S. bersaksi bahwa rekan-rekan prajuritnya “banyak menembak, bahkan tanpa alasan – siapa pun yang ingin menembak, karena alasan tertentu, menembak.”

Dalam beberapa kasus, katanya, hal ini “dimaksudkan untuk…membawa orang keluar [dari tempat persembunyiannya] atau untuk menunjukkan keberadaan.”

M., tentara cadangan lainnya yang bertugas di Jalur Gaza, menjelaskan, perintah tersebut akan datang langsung dari kompi atau komandan batalion di lapangan.

“Karena tidak ada pasukan IDF [lainnya] di daerah tersebut… penembakan menjadi begitu bebas sehingga menjadi gila. Dan bukan hanya senjata ringan: senapan mesin, tank dan mortir.” Mengambil tindakan sendiri terhadap hukum adalah hal yang klise

Meski tak ada perintah dari atas, M. bersaksi bahwa prajurit di lapangan selalu main hakim sendiri.

“Prajurit, perwira yunior, komandan batalion – pangkat yunior yang ingin menembak, mereka mendapat izin.”

S. ingat mendengar di radio bahwa seorang tentara yang ditempatkan di kawasan keamanan telah menembak sebuah keluarga Palestina yang berjalan di dekatnya. “Awalnya mereka bilang ‘empat orang’.

Ia menjadi dua anak ditambah dua orang dewasa dan akhirnya menjadi seorang laki-laki, seorang wanita dan dua anak. Anda dapat mengumpulkan gambarnya sendiri.

Hanya satu tentara yang diwawancarai untuk penyelidikan ini yang bersedia disebutkan namanya: Yuval Green, seorang tentara cadangan berusia 26 tahun dari Yerusalem yang bertugas di Brigade Parasut ke-55 pada bulan November dan Desember lalu (Green baru-baru ini menandatangani surat, di mana 41 tentara cadangan menyatakan penolakan mereka. untuk terus bertugas di Gaza setelah invasi tentara ke Rafah).

“Tidak ada batasan amunisi,” kata Green kepada +972 dan Local Call. “Orang-orang memotret hanya untuk menghilangkan kebosanan.”

Green menggambarkan sebuah insiden yang terjadi pada suatu malam selama hari raya Yahudi Hanukkah pada bulan Desember, ketika “seluruh batalion melepaskan tembakan bersama-sama seperti kembang api, termasuk amunisi pelacak [menghasilkan cahaya terang]. Ini menghasilkan warna-warna gila, langit menyala, dan ketika [Hannukah ] adalah ‘festival cahaya’, itu menjadi simbolis.”

C., tentara lain yang bertugas di Gaza, menjelaskan bahwa ketika tentara mendengar tembakan, mereka mengirim radio untuk mencari tahu apakah ada unit militer Israel lainnya di daerah tersebut, dan jika tidak, mereka melepaskan tembakan.

“Orang-orang menembak sesuka mereka, sekuat tenaga.”

Namun seperti dicatat oleh C., penembakan yang tidak dibatasi berarti tentara sering kali menghadapi risiko besar terjadinya tembakan ramah – yang ia gambarkan “lebih berbahaya daripada Hamas”.

– Pada beberapa kesempatan pasukan IDF menembaki kami.
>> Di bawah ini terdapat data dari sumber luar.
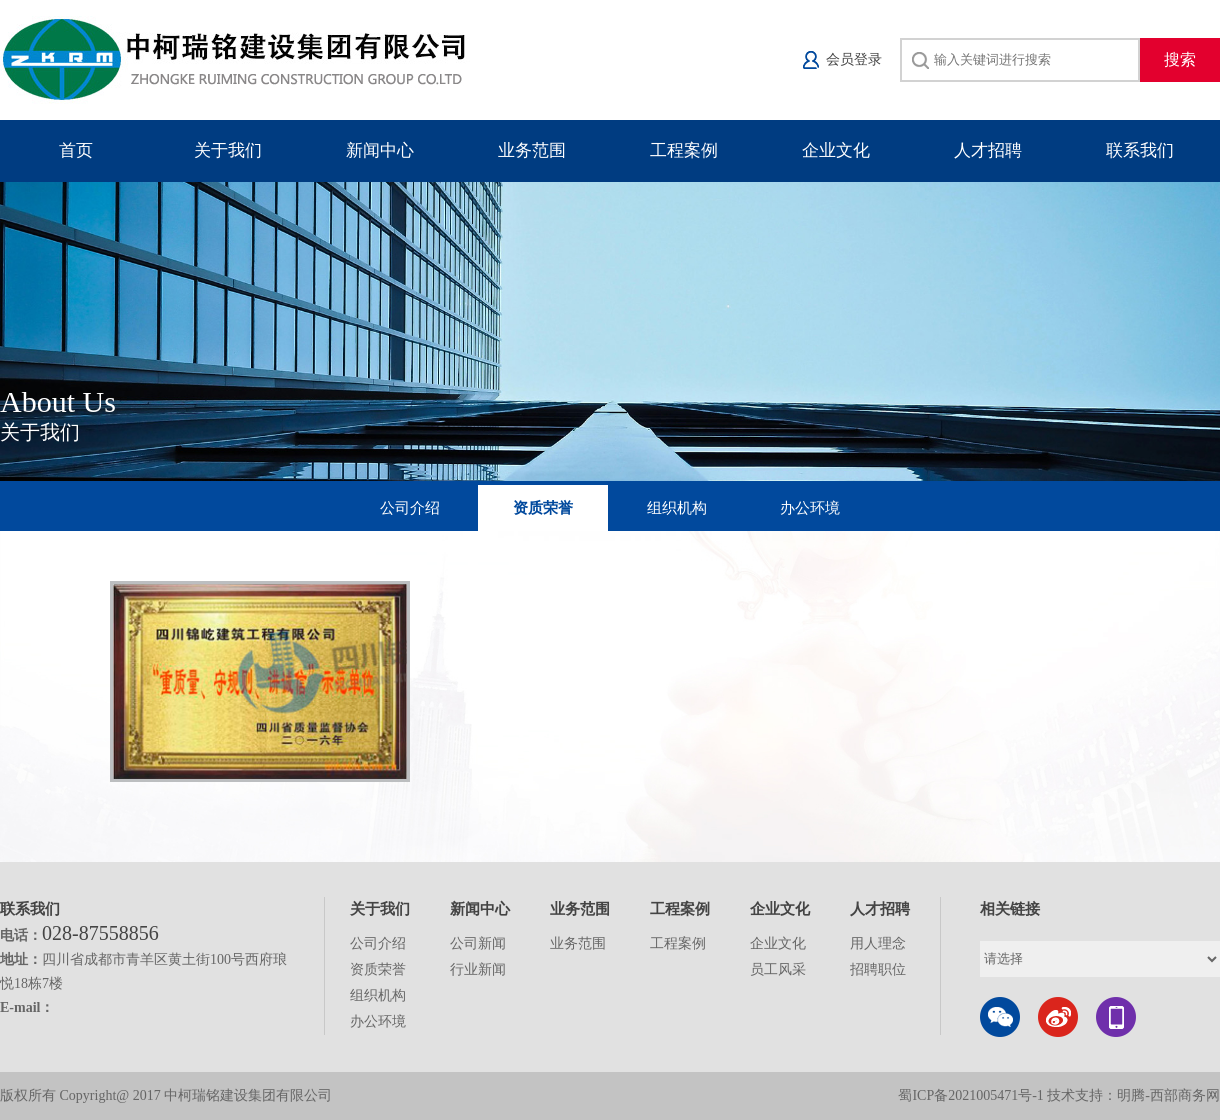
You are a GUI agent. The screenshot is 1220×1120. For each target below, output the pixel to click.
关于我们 (228, 150)
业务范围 (532, 150)
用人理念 (878, 943)
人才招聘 (988, 150)
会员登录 (854, 59)
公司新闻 (478, 943)
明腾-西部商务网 (1168, 1095)
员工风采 (778, 969)
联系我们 (1140, 150)
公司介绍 (410, 508)
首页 (76, 150)
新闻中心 (380, 150)
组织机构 (677, 508)
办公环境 (810, 508)
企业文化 (836, 150)
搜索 (1180, 59)
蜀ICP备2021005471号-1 (970, 1095)
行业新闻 (478, 969)
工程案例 (684, 150)
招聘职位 (878, 969)
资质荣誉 (543, 508)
Kami tidak merespons, kami memeriksa melalui radio dan tidak ada yang terluka.”

Hingga tulisan ini dibuat, 324 tentara Israel telah terbunuh di Gaza sejak invasi darat dimulai, setidaknya 28 di antaranya akibat tembakan ramah, menurut militer.

Menurut pengalaman Green, insiden seperti itu mewakili “masalah serius” yang membahayakan nyawa tentara.

“Ada beberapa [pertemuan persahabatan]; itu membuatku gila,” katanya.

Bagi Green, aturan keterlibatan juga menunjukkan ketidakpedulian yang mendalam terhadap nasib para sandera.

“Mereka bercerita kepada saya tentang praktik meledakkan terowongan dan saya pikir jika ada sandera di dalamnya, mereka akan dibunuh.”

Setelah tentara Israel di Shuja’iyya membunuh tiga sandera yang mengibarkan bendera putih pada bulan Desember, karena percaya bahwa mereka adalah warga Palestina, Green mengatakan dia marah tetapi diberitahu “tidak ada yang bisa kami lakukan.”

“[Komandan] menyempurnakan prosedurnya dan berkata, ‘Anda harus berhati-hati dan sensitif, tetapi kami berada di zona pertempuran dan kami harus berhati-hati’.”

B. menekankan bahwa bahkan setelah insiden Shuja’iyya, yang didefinisikan sebagai “bertentangan dengan perintah militer”, aturan penembakan tidak berubah.

“Soal sandera, kami tidak punya indikasi khusus,” kenangnya.

“[Pejabat Angkatan Darat] mengatakan bahwa setelah penembakan terhadap para sandera, mereka memberi tahu [tentara di lapangan]. [Tetapi] mereka tidak berbicara dengan kami.”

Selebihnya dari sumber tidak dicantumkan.